**Extracted records**

>>>>>

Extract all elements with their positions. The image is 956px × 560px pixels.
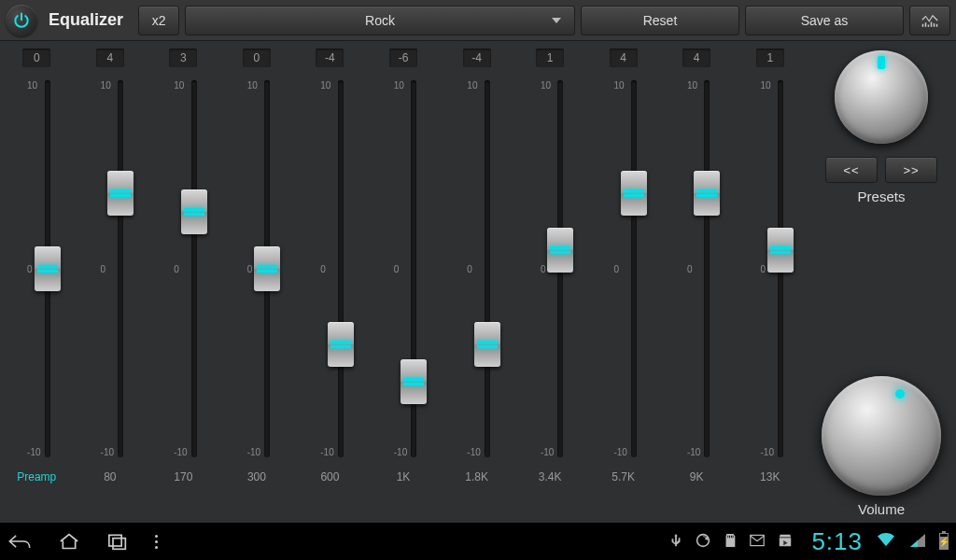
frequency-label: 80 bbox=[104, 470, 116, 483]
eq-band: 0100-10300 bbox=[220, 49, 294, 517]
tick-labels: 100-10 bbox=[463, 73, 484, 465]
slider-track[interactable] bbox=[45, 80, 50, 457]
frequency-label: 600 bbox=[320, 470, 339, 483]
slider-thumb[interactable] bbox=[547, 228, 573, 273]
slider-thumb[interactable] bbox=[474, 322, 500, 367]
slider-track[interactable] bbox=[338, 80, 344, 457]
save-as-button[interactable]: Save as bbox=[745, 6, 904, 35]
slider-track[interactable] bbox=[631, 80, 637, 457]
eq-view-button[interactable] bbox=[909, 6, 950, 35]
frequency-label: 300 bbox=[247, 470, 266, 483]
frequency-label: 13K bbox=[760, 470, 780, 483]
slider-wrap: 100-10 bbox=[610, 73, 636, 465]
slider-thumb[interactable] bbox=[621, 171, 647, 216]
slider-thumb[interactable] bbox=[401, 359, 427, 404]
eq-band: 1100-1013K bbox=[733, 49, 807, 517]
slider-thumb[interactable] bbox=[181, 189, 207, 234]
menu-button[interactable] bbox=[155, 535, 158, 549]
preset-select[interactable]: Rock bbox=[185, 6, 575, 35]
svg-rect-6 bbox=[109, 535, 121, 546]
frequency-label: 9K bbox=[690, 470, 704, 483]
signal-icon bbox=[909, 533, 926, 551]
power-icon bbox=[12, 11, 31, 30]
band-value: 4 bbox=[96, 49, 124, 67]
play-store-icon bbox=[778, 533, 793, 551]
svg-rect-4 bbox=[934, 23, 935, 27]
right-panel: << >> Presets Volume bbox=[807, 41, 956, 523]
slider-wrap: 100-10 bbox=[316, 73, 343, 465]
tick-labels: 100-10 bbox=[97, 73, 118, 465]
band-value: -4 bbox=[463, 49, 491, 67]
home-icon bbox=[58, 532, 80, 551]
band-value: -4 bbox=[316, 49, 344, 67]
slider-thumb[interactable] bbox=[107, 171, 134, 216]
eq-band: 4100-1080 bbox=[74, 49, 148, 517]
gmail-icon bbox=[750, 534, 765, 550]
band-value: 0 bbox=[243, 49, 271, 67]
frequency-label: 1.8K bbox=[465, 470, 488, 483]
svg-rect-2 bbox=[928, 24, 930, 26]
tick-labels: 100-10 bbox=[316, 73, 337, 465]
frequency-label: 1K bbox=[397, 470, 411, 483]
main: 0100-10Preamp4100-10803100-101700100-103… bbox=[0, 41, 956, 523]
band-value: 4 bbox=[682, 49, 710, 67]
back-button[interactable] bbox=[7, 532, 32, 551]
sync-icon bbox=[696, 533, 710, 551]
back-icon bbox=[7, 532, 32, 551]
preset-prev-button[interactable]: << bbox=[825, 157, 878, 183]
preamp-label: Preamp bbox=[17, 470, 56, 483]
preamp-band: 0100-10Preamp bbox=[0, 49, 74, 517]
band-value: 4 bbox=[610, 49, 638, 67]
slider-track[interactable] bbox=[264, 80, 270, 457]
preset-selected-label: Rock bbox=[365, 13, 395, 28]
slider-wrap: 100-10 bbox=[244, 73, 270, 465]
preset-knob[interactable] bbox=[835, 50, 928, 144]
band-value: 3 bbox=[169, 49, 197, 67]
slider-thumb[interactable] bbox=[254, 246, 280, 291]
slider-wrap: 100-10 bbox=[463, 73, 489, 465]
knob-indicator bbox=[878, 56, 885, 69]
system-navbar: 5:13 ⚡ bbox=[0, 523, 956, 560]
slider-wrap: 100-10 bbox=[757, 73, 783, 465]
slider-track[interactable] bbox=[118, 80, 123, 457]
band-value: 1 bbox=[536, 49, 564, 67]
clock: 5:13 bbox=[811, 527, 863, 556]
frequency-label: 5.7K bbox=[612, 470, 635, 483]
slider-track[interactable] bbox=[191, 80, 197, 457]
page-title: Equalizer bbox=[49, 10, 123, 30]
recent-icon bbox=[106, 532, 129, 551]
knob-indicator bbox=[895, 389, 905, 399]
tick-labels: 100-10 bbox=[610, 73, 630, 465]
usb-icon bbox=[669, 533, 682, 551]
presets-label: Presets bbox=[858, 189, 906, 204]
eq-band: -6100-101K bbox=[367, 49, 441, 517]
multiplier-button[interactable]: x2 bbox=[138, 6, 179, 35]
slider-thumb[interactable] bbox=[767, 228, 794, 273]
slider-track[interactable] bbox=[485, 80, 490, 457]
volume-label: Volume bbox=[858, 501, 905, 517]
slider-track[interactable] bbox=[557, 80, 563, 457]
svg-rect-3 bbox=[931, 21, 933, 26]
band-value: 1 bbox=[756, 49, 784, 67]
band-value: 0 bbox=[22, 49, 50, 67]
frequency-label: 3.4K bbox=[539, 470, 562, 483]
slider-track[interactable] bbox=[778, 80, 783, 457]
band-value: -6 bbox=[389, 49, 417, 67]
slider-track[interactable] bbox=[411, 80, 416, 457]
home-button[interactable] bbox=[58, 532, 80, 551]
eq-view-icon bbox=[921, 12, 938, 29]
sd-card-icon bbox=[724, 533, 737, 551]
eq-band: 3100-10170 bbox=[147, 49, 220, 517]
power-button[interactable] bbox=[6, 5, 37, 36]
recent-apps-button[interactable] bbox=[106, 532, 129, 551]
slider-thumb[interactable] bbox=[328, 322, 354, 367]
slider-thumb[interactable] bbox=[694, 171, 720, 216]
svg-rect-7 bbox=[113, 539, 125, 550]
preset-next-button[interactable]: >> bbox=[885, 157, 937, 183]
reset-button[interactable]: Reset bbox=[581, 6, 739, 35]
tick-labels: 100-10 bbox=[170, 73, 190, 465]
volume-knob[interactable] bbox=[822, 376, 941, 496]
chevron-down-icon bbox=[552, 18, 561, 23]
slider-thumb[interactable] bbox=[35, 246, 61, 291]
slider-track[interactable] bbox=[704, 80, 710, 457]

<<<<<

**The problem**
Set down every entry above verbatim, without pictures.

**Response to this exercise**
Extract all elements with their positions. The image is 956px × 560px pixels.
frequency-label: 80 bbox=[104, 470, 116, 483]
eq-band: 0100-10300 bbox=[220, 49, 294, 517]
tick-labels: 100-10 bbox=[463, 73, 484, 465]
slider-track[interactable] bbox=[45, 80, 50, 457]
frequency-label: 600 bbox=[320, 470, 339, 483]
slider-thumb[interactable] bbox=[547, 228, 573, 273]
slider-thumb[interactable] bbox=[474, 322, 500, 367]
slider-track[interactable] bbox=[338, 80, 344, 457]
save-as-button[interactable]: Save as bbox=[745, 6, 904, 35]
slider-track[interactable] bbox=[631, 80, 637, 457]
eq-view-button[interactable] bbox=[909, 6, 950, 35]
frequency-label: 300 bbox=[247, 470, 266, 483]
frequency-label: 13K bbox=[760, 470, 780, 483]
slider-wrap: 100-10 bbox=[610, 73, 636, 465]
slider-thumb[interactable] bbox=[621, 171, 647, 216]
slider-thumb[interactable] bbox=[401, 359, 427, 404]
eq-band: 1100-1013K bbox=[733, 49, 807, 517]
slider-thumb[interactable] bbox=[181, 189, 207, 234]
menu-button[interactable] bbox=[155, 535, 158, 549]
preset-select[interactable]: Rock bbox=[185, 6, 575, 35]
svg-rect-6 bbox=[109, 535, 121, 546]
frequency-label: 9K bbox=[690, 470, 704, 483]
signal-icon bbox=[909, 533, 926, 551]
power-icon bbox=[12, 11, 31, 30]
band-value: 4 bbox=[96, 49, 124, 67]
play-store-icon bbox=[778, 533, 793, 551]
svg-rect-4 bbox=[934, 23, 935, 27]
right-panel: << >> Presets Volume bbox=[807, 41, 956, 523]
slider-wrap: 100-10 bbox=[316, 73, 343, 465]
tick-labels: 100-10 bbox=[97, 73, 118, 465]
band-value: -4 bbox=[463, 49, 491, 67]
home-icon bbox=[58, 532, 80, 551]
band-value: -4 bbox=[316, 49, 344, 67]
slider-thumb[interactable] bbox=[107, 171, 134, 216]
eq-band: 4100-1080 bbox=[74, 49, 148, 517]
gmail-icon bbox=[750, 534, 765, 550]
band-value: 0 bbox=[243, 49, 271, 67]
frequency-label: 1.8K bbox=[465, 470, 488, 483]
svg-rect-2 bbox=[928, 24, 930, 26]
tick-labels: 100-10 bbox=[316, 73, 337, 465]
frequency-label: 1K bbox=[397, 470, 411, 483]
main: 0100-10Preamp4100-10803100-101700100-103… bbox=[0, 41, 956, 523]
band-value: 4 bbox=[682, 49, 710, 67]
back-button[interactable] bbox=[7, 532, 32, 551]
sync-icon bbox=[696, 533, 710, 551]
back-icon bbox=[7, 532, 32, 551]
preset-prev-button[interactable]: << bbox=[825, 157, 878, 183]
preamp-label: Preamp bbox=[17, 470, 56, 483]
preamp-band: 0100-10Preamp bbox=[0, 49, 74, 517]
band-value: 4 bbox=[610, 49, 638, 67]
slider-track[interactable] bbox=[264, 80, 270, 457]
preset-selected-label: Rock bbox=[365, 13, 395, 28]
slider-wrap: 100-10 bbox=[244, 73, 270, 465]
preset-knob[interactable] bbox=[835, 50, 928, 144]
band-value: 3 bbox=[169, 49, 197, 67]
slider-thumb[interactable] bbox=[254, 246, 280, 291]
slider-wrap: 100-10 bbox=[463, 73, 489, 465]
knob-indicator bbox=[878, 56, 885, 69]
system-navbar: 5:13 ⚡ bbox=[0, 523, 956, 560]
slider-wrap: 100-10 bbox=[757, 73, 783, 465]
slider-track[interactable] bbox=[118, 80, 123, 457]
band-value: 1 bbox=[536, 49, 564, 67]
clock: 5:13 bbox=[811, 527, 863, 556]
frequency-label: 5.7K bbox=[612, 470, 635, 483]
slider-track[interactable] bbox=[191, 80, 197, 457]
page-title: Equalizer bbox=[49, 10, 123, 30]
recent-icon bbox=[106, 532, 129, 551]
knob-indicator bbox=[895, 389, 905, 399]
tick-labels: 100-10 bbox=[610, 73, 630, 465]
usb-icon bbox=[669, 533, 682, 551]
presets-label: Presets bbox=[858, 189, 906, 204]
eq-band: -6100-101K bbox=[367, 49, 441, 517]
multiplier-button[interactable]: x2 bbox=[138, 6, 179, 35]
slider-thumb[interactable] bbox=[767, 228, 794, 273]
slider-track[interactable] bbox=[485, 80, 490, 457]
volume-label: Volume bbox=[858, 501, 905, 517]
slider-track[interactable] bbox=[557, 80, 563, 457]
svg-rect-3 bbox=[931, 21, 933, 26]
band-value: 1 bbox=[756, 49, 784, 67]
band-value: 0 bbox=[22, 49, 50, 67]
frequency-label: 3.4K bbox=[539, 470, 562, 483]
slider-track[interactable] bbox=[778, 80, 783, 457]
band-value: -6 bbox=[389, 49, 417, 67]
slider-track[interactable] bbox=[411, 80, 416, 457]
home-button[interactable] bbox=[58, 532, 80, 551]
eq-view-icon bbox=[921, 12, 938, 29]
sd-card-icon bbox=[724, 533, 737, 551]
eq-band: 3100-10170 bbox=[147, 49, 220, 517]
power-button[interactable] bbox=[6, 5, 37, 36]
recent-apps-button[interactable] bbox=[106, 532, 129, 551]
slider-thumb[interactable] bbox=[328, 322, 354, 367]
slider-thumb[interactable] bbox=[694, 171, 720, 216]
svg-rect-7 bbox=[113, 539, 125, 550]
preset-next-button[interactable]: >> bbox=[885, 157, 937, 183]
reset-button[interactable]: Reset bbox=[581, 6, 739, 35]
tick-labels: 100-10 bbox=[170, 73, 190, 465]
volume-knob[interactable] bbox=[822, 376, 941, 496]
chevron-down-icon bbox=[552, 18, 561, 23]
slider-thumb[interactable] bbox=[35, 246, 61, 291]
slider-track[interactable] bbox=[704, 80, 710, 457]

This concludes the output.